***** STUDY MATERIAL
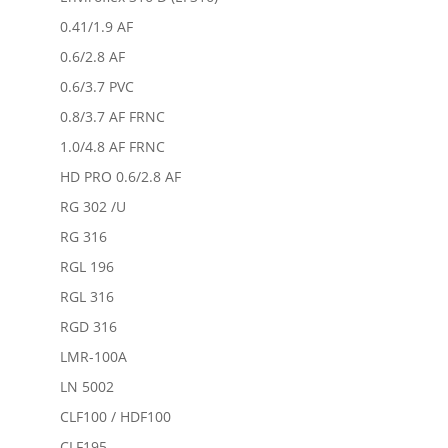
0.41/1.9 AF
0.6/2.8 AF
0.6/3.7 PVC
0.8/3.7 AF FRNC
1.0/4.8 AF FRNC
HD PRO 0.6/2.8 AF
RG 302 /U
RG 316
RGL 196
RGL 316
RGD 316
LMR-100A
LN 5002
CLF100 / HDF100
CLF195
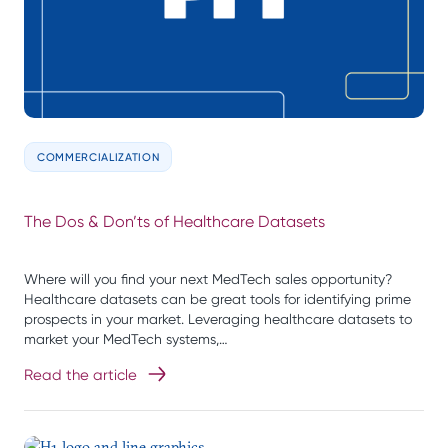
COMMERCIALIZATION
The Dos & Don’ts of Healthcare Datasets
Where will you find your next MedTech sales opportunity?
Healthcare datasets can be great tools for identifying prime
prospects in your market. Leveraging healthcare datasets to
market your MedTech systems,…
Read the article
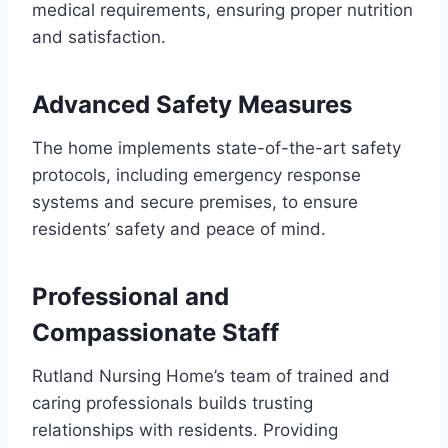
medical requirements, ensuring proper nutrition
and satisfaction.
Advanced Safety Measures
The home implements state-of-the-art safety
protocols, including emergency response
systems and secure premises, to ensure
residents’ safety and peace of mind.
Professional and
Compassionate Staff
Rutland Nursing Home’s team of trained and
caring professionals builds trusting
relationships with residents. Providing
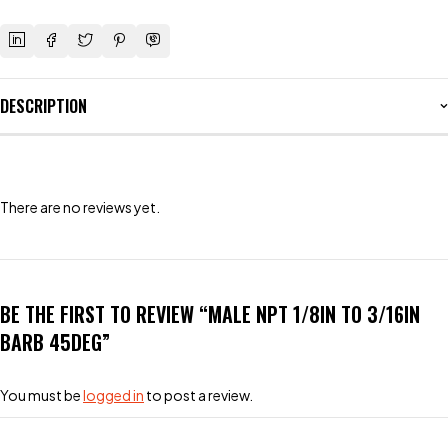
DESCRIPTION
There are no reviews yet.
BE THE FIRST TO REVIEW “MALE NPT 1/8IN TO 3/16IN
BARB 45DEG”
You must be
logged in
to post a review.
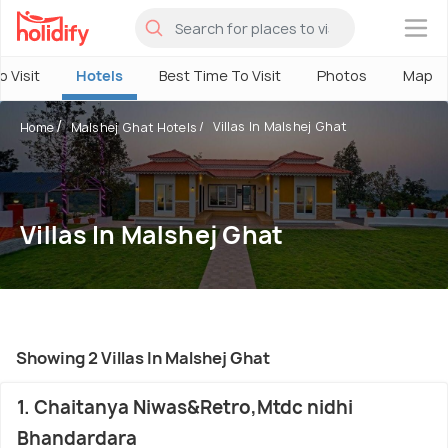
×
o Visit
Hotels
Best Time To Visit
Photos
Map
Villas In Malshej Ghat
Home
Malshej Ghat Hotels
Villas In Malshej Ghat
Showing 2 Villas In Malshej Ghat
1. Chaitanya Niwas&Retro,Mtdc nidhi
Bhandardara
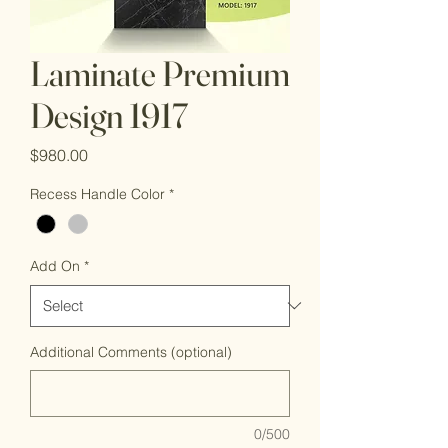
Laminate Premium
Design 1917
Price
$980.00
Recess Handle Color
*
Add On
*
Additional Comments (optional)
0/500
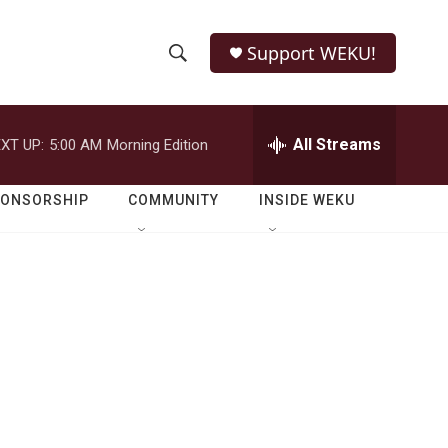
Support WEKU!
S
S
e
h
a
r
All Streams
XT UP:
5:00 AM
Morning Edition
o
c
h
w
Q
PONSORSHIP
COMMUNITY
INSIDE WEKU
u
S
e
r
e
y
a
r
c
h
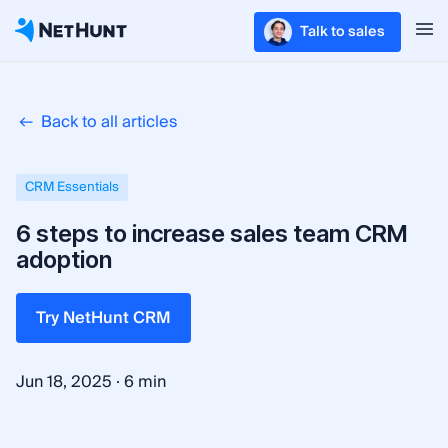
Talk to sales
Back to all articles
CRM Essentials
6 steps to increase sales team CRM
adoption
Try NetHunt CRM
·
Jun 18, 2025
6 min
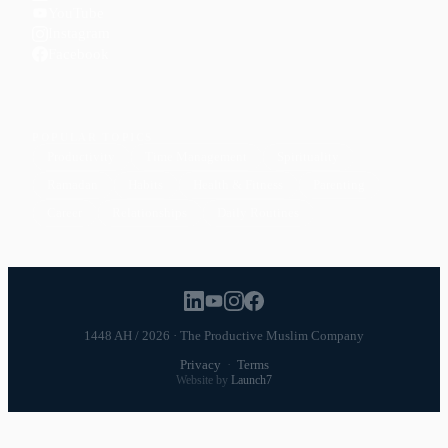
YouTube
Instagram
Facebook
POPULAR TOPICS
Productivity
Time Management
Spirituality
Ramadan
Habits
Health & Fitness
Parenting
Career
Relationships
Daily Routines
1448 AH / 2026 · The Productive Muslim Company
Privacy
·
Terms
Website by
Launch7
**********
Using the data above, return every line that contains the string "your".

Where will you find your next MedTech sales opportunity?
prospects in your market. Leveraging healthcare datasets to
market your MedTech systems,…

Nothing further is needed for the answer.